AB: Oh, yeah, I’m definitely all about the feelings! Sometimes I think you have to be a little bit of therapist to create three-dimensional characters. Granted, the people I’m analyzing aren’t real, but it helps to have some understanding of what makes people tick. My favorite stories aren’t the ones that pit good guys against bad guys who do bad things simply because they were born as bad people. I like to read about flawed but normal people who wind up in dire situations because one bad decision, or one buried secret, snowballs. Those are the books that send chills up my spine.
TF: The legal process in America seems in some respects quite different to, say, the British system. Have you had to consider any adjustments or explanations when thinking of the non-USA market?
AB: No, because the books are set in the United States. It wouldn’t really make sense if I had American police and prosecutors following another country’s procedures in New York City. I think readers understand that and hopefully even find the differences interesting.
TF: Setting is the drive behind TripFiction.com – I could well imagine myself in New York at some of the locations as you describe them, watching as events unfold. In what area of the city do you live and what makes that part of the city feel like home?
AB: I live on the north edge of Greenwich Village, just across from Union Square Park. It’s a fascinating place to live as a writer. You’ve still got a few bastions of old New York City remaining, but there’s also tremendous gentrification. There are multi-millionaires living in the same building as tenants who moved in under rent control. I get some of my best ideas just walking around the neighborhood, anonymous in a sea of pedestrians.
TF: Anything feels possible in New York, including a woman drinking champagne from a bottle in a beautiful gown early one morning. An interesting tableau. Where did you get inspiration for this and what noteworthy things have you witnessed in the city that might have inspired inclusion in your writing :)…?

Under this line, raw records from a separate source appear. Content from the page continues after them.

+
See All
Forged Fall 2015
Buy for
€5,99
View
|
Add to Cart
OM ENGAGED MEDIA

AB: That’s what I mean about finding inspiration in unlikely places. I’m extremely aggressive in my people watching. I’ve walked blocks and blocks out of my way because I’m eavesdropping on a stranger’s conversation. I’ve never lifted an actual story off the street, but I do try to watch my surroundings with empathy, wondering what it must be like to live in another person’s skin. New York’s a great city to spot the unexpected. Years ago, I was looking out my apartment window, envying a beautifully put-together woman on the sidewalk outside. As someone who usually runs around in jeans and tee shirts, I marvel at the work Manhattan women put into their daily appearance. Then this exquisite woman plucked a pastry from the top of a garbage can on the street and took a bite. How weird is that? From that observation came a book I wrote about young New York City professional women working as prostitutes to help make ends meet.
TF: I have to ask. Is the notion for Café Lissa based on a real establishment?

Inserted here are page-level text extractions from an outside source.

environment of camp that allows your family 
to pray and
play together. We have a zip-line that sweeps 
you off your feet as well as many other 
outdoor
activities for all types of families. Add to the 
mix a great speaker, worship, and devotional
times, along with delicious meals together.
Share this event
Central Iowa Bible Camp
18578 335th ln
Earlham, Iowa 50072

AB: It’s not! As little neighborhood restaurants disappear from the village because of escalating rents, I think I created Café Lissa on the page because I wish I had a place like that down the street from me.
TF: The Ex is a standalone. You have written several in the Ellie Hatcher and J J Rogan series. What’s next for you?

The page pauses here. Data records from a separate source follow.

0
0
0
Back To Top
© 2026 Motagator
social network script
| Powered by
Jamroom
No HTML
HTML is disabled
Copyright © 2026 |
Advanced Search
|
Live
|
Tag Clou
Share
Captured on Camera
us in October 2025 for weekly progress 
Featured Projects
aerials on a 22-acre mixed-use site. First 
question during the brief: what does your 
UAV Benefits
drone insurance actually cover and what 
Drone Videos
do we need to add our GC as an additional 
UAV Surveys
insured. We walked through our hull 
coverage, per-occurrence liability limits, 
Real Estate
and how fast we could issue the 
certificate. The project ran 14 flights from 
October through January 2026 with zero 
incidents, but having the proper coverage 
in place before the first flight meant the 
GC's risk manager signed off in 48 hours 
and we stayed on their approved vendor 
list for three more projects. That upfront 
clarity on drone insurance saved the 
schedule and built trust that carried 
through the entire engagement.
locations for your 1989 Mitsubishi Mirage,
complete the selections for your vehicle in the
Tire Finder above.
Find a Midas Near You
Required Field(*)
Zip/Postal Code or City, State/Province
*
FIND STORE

AB: I’m working on the sixth Hatcher novel now. Stay tuned.
TF: Could we have your top tips for the city, please, from someone who clearly knows it very well?
AB: Otto is Mario Batali’s casual restaurant and is a regular hangout for Ellie Hatcher. (Her favorite bartender, Dennis, is a real person and a friend.) Jeffrey’s Grocery is a cozy spot in the heart of the west village, and everything there tastes good. I love to walk the High Line and end in Chelsea Market for some ingredient-shopping. And of course I love the Metropolitan Museum of Art, where my husband works.